> WHAT THE EXERCISE ASKS: An identical copy of all the records is what the answer must contain.

Entries taken from a collection
.....
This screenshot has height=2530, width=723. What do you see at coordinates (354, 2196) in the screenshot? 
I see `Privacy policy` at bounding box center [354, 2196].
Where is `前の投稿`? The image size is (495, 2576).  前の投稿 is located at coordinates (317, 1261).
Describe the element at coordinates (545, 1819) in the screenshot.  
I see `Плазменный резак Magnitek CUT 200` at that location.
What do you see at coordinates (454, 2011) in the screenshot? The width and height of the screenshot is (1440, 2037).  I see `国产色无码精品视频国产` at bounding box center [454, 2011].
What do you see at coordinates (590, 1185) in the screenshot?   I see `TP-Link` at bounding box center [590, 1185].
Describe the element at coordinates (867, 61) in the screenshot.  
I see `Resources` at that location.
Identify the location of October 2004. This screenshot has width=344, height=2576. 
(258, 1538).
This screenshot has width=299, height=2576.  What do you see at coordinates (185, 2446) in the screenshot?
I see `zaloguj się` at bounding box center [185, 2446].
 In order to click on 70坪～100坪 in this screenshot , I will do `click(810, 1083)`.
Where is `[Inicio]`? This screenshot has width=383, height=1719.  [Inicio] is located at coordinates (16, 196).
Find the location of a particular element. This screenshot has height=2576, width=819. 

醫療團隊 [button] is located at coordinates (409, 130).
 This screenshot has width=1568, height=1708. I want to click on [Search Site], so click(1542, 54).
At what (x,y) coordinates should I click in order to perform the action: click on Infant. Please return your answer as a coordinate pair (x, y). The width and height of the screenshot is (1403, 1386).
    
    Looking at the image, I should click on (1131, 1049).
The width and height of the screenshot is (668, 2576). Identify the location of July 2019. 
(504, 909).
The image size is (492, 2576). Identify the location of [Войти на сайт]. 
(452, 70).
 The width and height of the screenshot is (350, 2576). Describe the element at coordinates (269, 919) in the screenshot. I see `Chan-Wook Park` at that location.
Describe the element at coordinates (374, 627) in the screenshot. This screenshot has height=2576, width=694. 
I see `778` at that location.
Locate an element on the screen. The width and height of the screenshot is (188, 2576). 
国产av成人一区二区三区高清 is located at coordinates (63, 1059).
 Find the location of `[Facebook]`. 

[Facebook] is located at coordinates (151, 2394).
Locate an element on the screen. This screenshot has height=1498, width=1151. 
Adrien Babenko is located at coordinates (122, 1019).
.....
> TASK ANSWER:
This screenshot has height=2530, width=723. What do you see at coordinates (354, 2196) in the screenshot? 
I see `Privacy policy` at bounding box center [354, 2196].
Where is `前の投稿`? The image size is (495, 2576).  前の投稿 is located at coordinates (317, 1261).
Describe the element at coordinates (545, 1819) in the screenshot.  
I see `Плазменный резак Magnitek CUT 200` at that location.
What do you see at coordinates (454, 2011) in the screenshot? The width and height of the screenshot is (1440, 2037).  I see `国产色无码精品视频国产` at bounding box center [454, 2011].
What do you see at coordinates (590, 1185) in the screenshot?   I see `TP-Link` at bounding box center [590, 1185].
Describe the element at coordinates (867, 61) in the screenshot.  
I see `Resources` at that location.
Identify the location of October 2004. This screenshot has width=344, height=2576. 
(258, 1538).
This screenshot has width=299, height=2576.  What do you see at coordinates (185, 2446) in the screenshot?
I see `zaloguj się` at bounding box center [185, 2446].
 In order to click on 70坪～100坪 in this screenshot , I will do `click(810, 1083)`.
Where is `[Inicio]`? This screenshot has width=383, height=1719.  [Inicio] is located at coordinates (16, 196).
Find the location of a particular element. This screenshot has height=2576, width=819. 

醫療團隊 [button] is located at coordinates (409, 130).
 This screenshot has width=1568, height=1708. I want to click on [Search Site], so click(1542, 54).
At what (x,y) coordinates should I click in order to perform the action: click on Infant. Please return your answer as a coordinate pair (x, y). The width and height of the screenshot is (1403, 1386).
    
    Looking at the image, I should click on (1131, 1049).
The width and height of the screenshot is (668, 2576). Identify the location of July 2019. 
(504, 909).
The image size is (492, 2576). Identify the location of [Войти на сайт]. 
(452, 70).
 The width and height of the screenshot is (350, 2576). Describe the element at coordinates (269, 919) in the screenshot. I see `Chan-Wook Park` at that location.
Describe the element at coordinates (374, 627) in the screenshot. This screenshot has height=2576, width=694. 
I see `778` at that location.
Locate an element on the screen. The width and height of the screenshot is (188, 2576). 
国产av成人一区二区三区高清 is located at coordinates (63, 1059).
 Find the location of `[Facebook]`. 

[Facebook] is located at coordinates (151, 2394).
Locate an element on the screen. This screenshot has height=1498, width=1151. 
Adrien Babenko is located at coordinates (122, 1019).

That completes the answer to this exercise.